Allow the artist to interact with scene objects/characters as a director would. This requires what I used to refer to as "intelligent objects" back in the 80's. You would give directions and the object would figure out what it needed to do and how it would move.
So there would be a higher level of conversation with the 3D entities than "Set rotation keyframe."
Mocap requires a pretty significant amount of manual cleanup. The VFX industry is not a fan of Andy Serkis's bragging, to say the least. =P
I was extremely impressed with this motion matching presentation from GDC 2016. It blew folks away at the time. That said it hasn't really taken off everywhere AFAIK. Although it's definitely used in places (sports games!) https://www.gdcvault.com/play/1023280/Motion-Matching-and-Th...
I guess I like the idea of "directing". But in terms of pure practicality I'm very skeptical. What does the directing toolset look like assuming we don't have full blown AGI? That's tough. And I'm not super bullish on AI for this type of thing. Although I've been consistently surprised by ML capabilities over the last year. So in 3 years I'll probably say "oh yeah it was obvious that ML could do that..."
I see this as a long-term approach which will improve over time. Mocap can play a part, as can AI -- though I'm no expert in it, it's hard to argue with the results produced by tools such as Midjourney -- and other techniques.
The key point is tackling the animation "problem" from a new vantage point, as opposed to having an interface based on numerical interpolation as the final solution.
That makes sense in a video game sense; games like Fifa (or whatever it was called recently) have pushed dynamic animations forward by a lot, first by being able to transition seamlessly from one animation to the next, most recent one with volumetric caputure, so they can make 3d animated characters just from multi angle video footage.
But in that one, the player pushes a button and the character moves accordingly, picking natural movements and combining / merging them into something that looks pretty natural.

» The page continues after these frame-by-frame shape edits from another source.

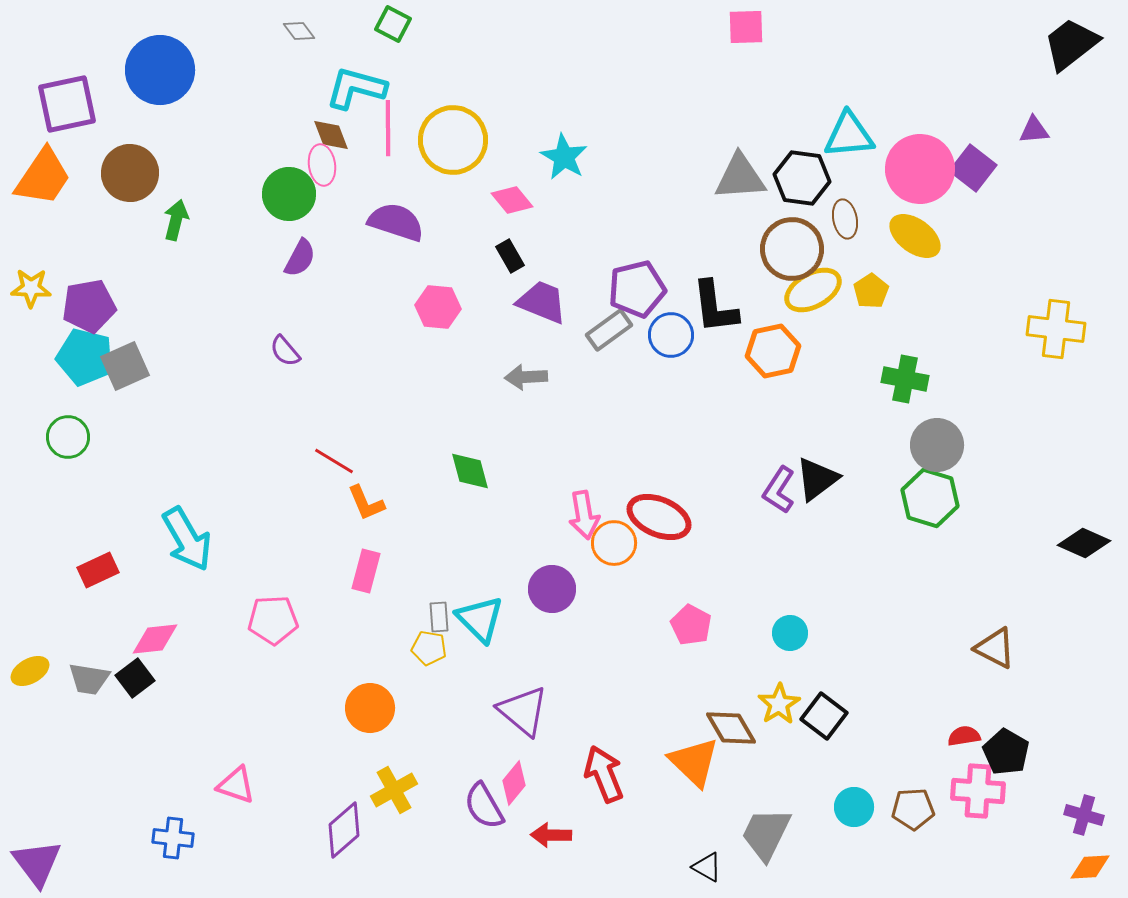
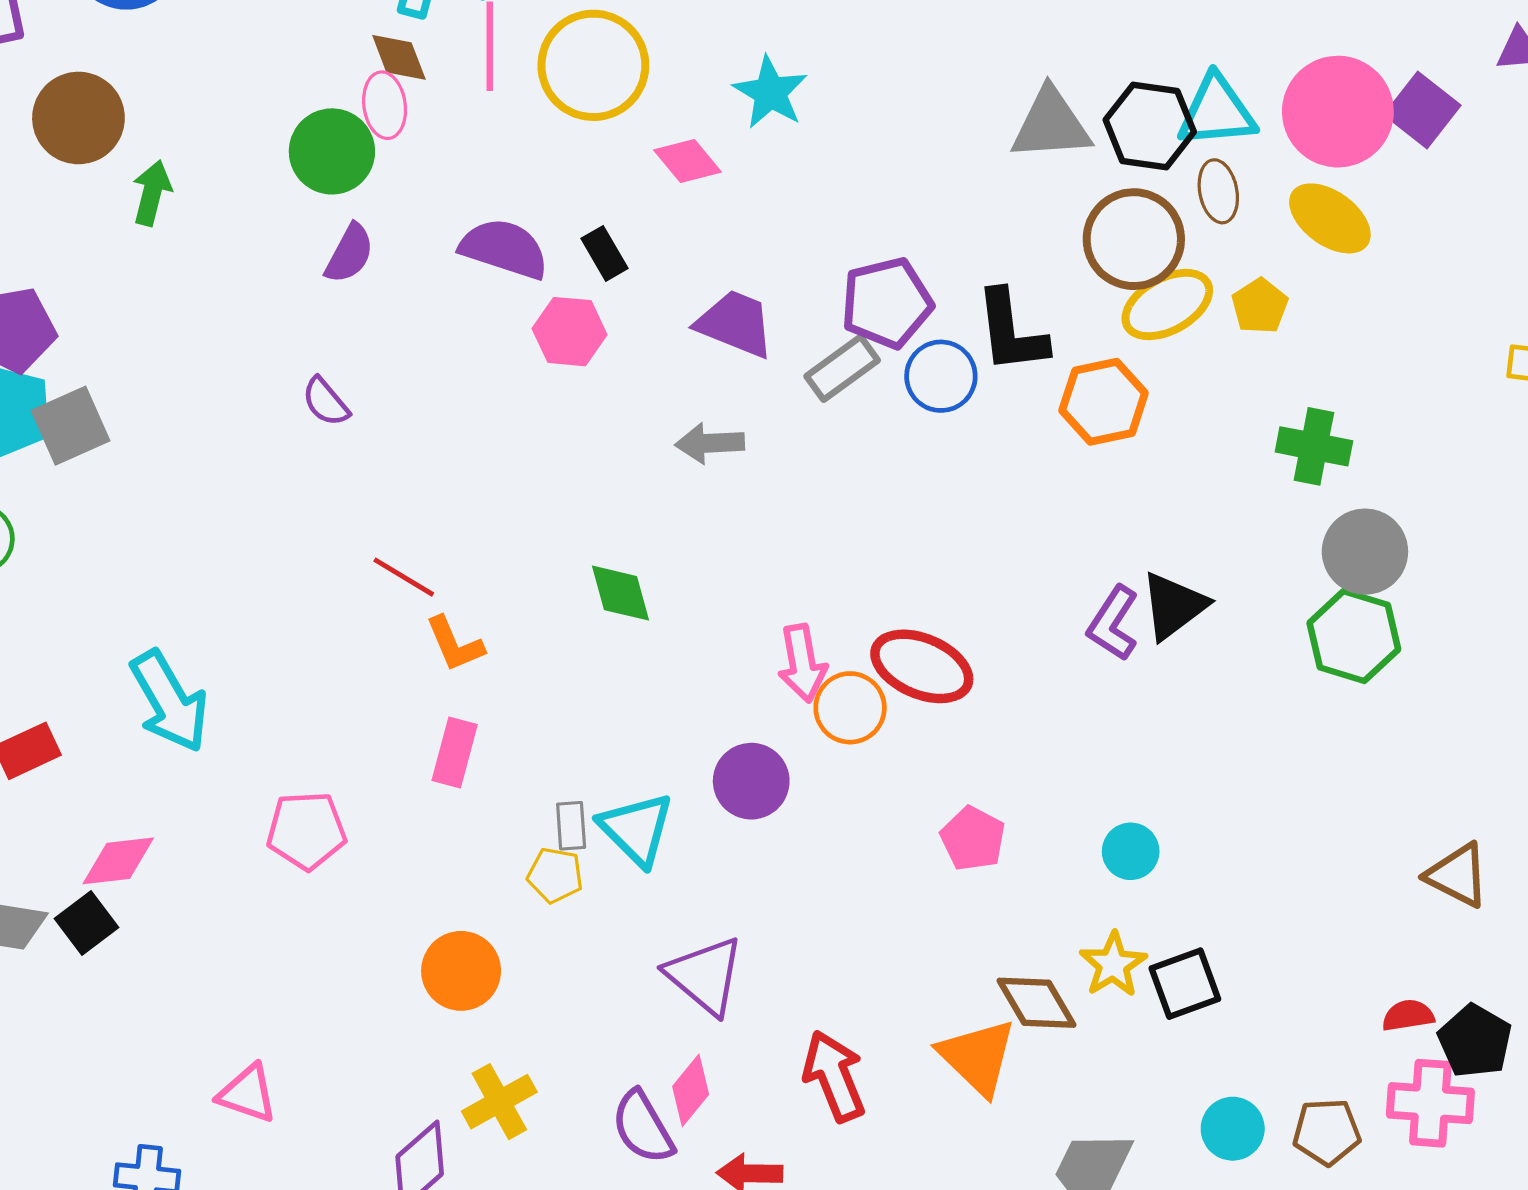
cyan triangle: (849, 135) -> (1217, 112), moved
purple semicircle: (396, 222) -> (504, 249), moved
black rectangle: (510, 256) -> (605, 253), moved
black square: (824, 716) -> (1185, 984), turned 33

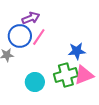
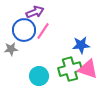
pink triangle: (84, 75) -> (88, 69), turned 40

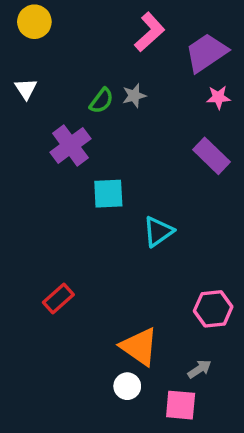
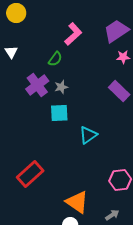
pink L-shape: (150, 32) -> (73, 34), moved
gray star: (134, 96) -> (61, 87), moved
red rectangle: (58, 298) -> (30, 174), size x1.5

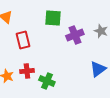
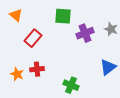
red rectangle: (23, 40) -> (33, 38), turned 54
green cross: (47, 81) -> (71, 85), moved

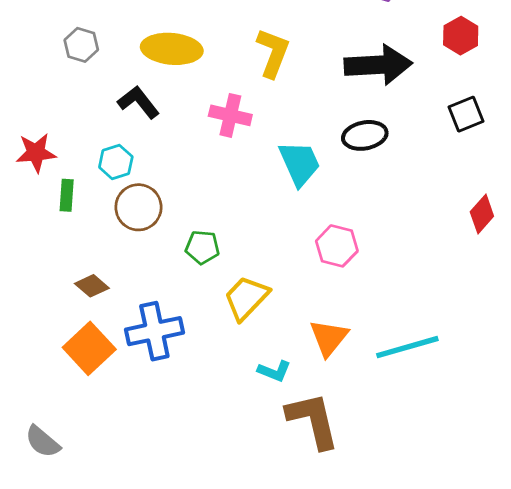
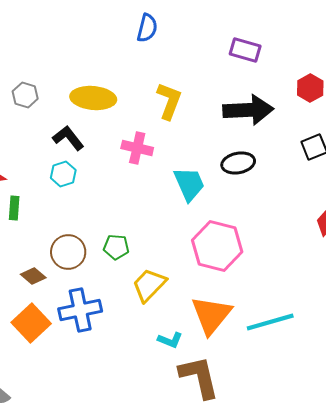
cyan hexagon: (116, 162) -> (63, 174), moved
brown circle: (138, 207) -> (68, 252), moved
pink hexagon: (337, 246) -> (217, 246), size x1.6
orange triangle: (329, 338) -> (211, 315), size x1.4

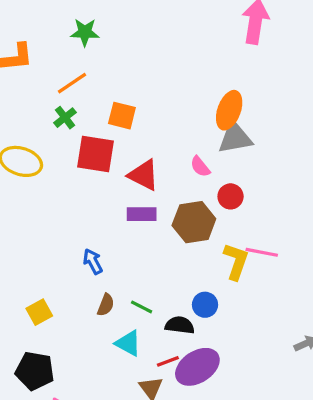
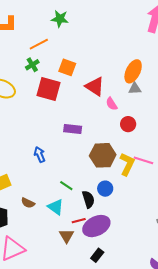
green star: (85, 32) -> (60, 19), moved
gray triangle: (235, 138) -> (135, 89), size x0.6
red triangle: (144, 175) -> (95, 87), moved
brown hexagon: (194, 222) -> (103, 155), moved
brown semicircle: (106, 305) -> (28, 203), moved, turned 88
black semicircle: (180, 325) -> (88, 199), turned 60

I don't think that'll be useful in close-ups, but can be for e.g. crowds or wider angle shots.
The idea would be to cherry pick simpler cases, such as crowds and "background" actors. Hero shots and closeups would evolve over time as the techniques improved.
One advantage of authoring cinematics as opposed to games is the lack of a requirement for real-time interaction. The cinematic sequence can take a few seconds and analyze/plan accordingly.
Allow the artist to interact with scene objects/characters as a director would. This requires what I used to refer to as "intelligent objects" back in the 80's. You would give directions and the object would figure out what it needed to do and how it would move.
So there would be a higher level of conversation with the 3D entities than "Set rotation keyframe."